Torture and American Culture Part 2: American Elites

By LEYDEN ROVELO

Published: October 30, 2008

In part two of the forum “Torture and American Culture,” held at Fordham College at Lincoln Center (FCLC), experts in legal, religious, military and psychological fields denounced torture and examined the ways in which their professions contributed to shaping American policies on interrogational torture.

William Treanor, dean and professor of law at Fordham’s School of Law, discussed the role played by the Justice Department’s Office of Legal Counsel (OLC) in redefining torture.

The OLC is the ultimate legal advisor to the executive branch and is supposed to be particularly conservative in what it allows the executive office to do, Treanor said.

However, in 2002 the White House sought ways to allow the CIA to conduct more aggressive interrogations. The White House asked the OLC to look into the legalities of such a move, according to the Wall Street Journal.

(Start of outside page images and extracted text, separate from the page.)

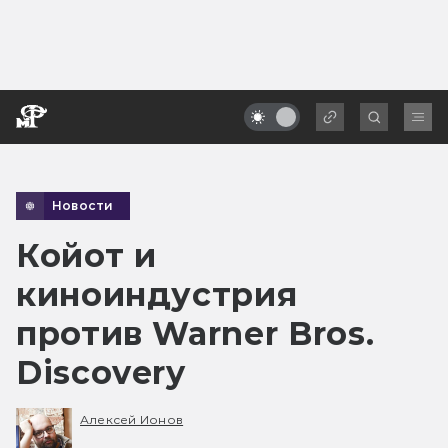
Новости
Койот и
киноиндустрия
против Warner Bros.
Discovery
Алексей Ионов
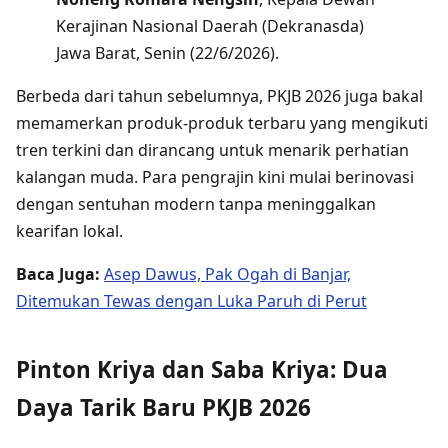
Kerajinan Nasional Daerah (Dekranasda)
Jawa Barat, Senin (22/6/2026).
Berbeda dari tahun sebelumnya, PKJB 2026 juga bakal
memamerkan produk-produk terbaru yang mengikuti
tren terkini dan dirancang untuk menarik perhatian
kalangan muda. Para pengrajin kini mulai berinovasi
dengan sentuhan modern tanpa meninggalkan
kearifan lokal.
Baca Juga:
Asep Dawus, Pak Ogah di Banjar,
Ditemukan Tewas dengan Luka Paruh di Perut
Pinton Kriya dan Saba Kriya: Dua
Daya Tarik Baru PKJB 2026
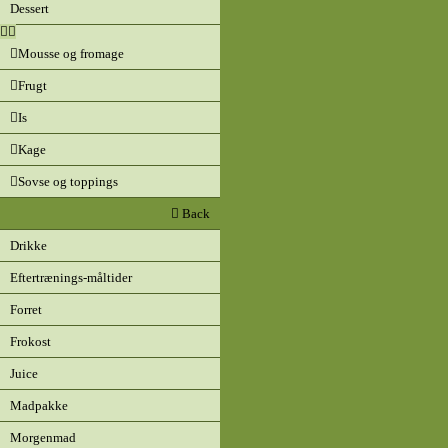
Dessert
Mousse og fromage
Frugt
Is
Kage
Sovse og toppings
Back
Drikke
Eftertrænings-måltider
Forret
Frokost
Juice
Madpakke
Morgenmad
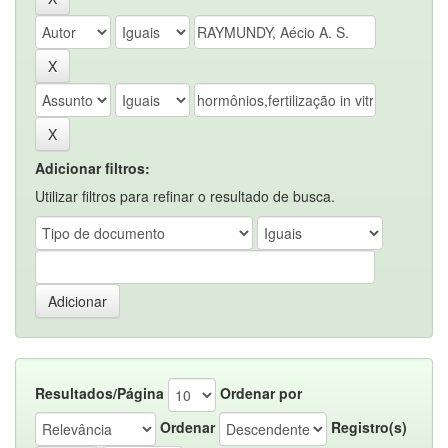
Adicionar filtros:
Utilizar filtros para refinar o resultado de busca.
Resultados/Página
Ordenar por
Ordenar
Registro(s)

In August 2002, the OLC responded with a memorandum that became known as the “torture memo.” The memo was part legal defense and part reinterpretation of interrogational torture. In defining torture as “anything short of organ failure,” the memo broadened the scope of interrogational methods that could be used. It also advised that legal arguments which centered on “necessity and self-defense could provide justifications that would eliminate any criminal liability” for the administration.

These new interpretations of torture were dangerous, according to Patrick Lang, retired army colonel and president of Global Resources Group. “Soldiers are supposed to kill people and destroy things in the service of their government. The duty of the leadership is to teach [soldiers] that they are an instrument of the state and to act in accordance with [established] codes,” Lang said. “In disrupting these codes…you break  down their self respect as human beings, you break down their sense of identity as Americans…”

The code, which defines behavior for soldiers and the subsequent punishment for violations, is known as the Uniform Code of Military Justice.

With a government that was willing to encourage “this kind of nonsense” and with some of the Army leadership all too eager to comply, things went “to hell in a hand basket very quickly,” Lang said.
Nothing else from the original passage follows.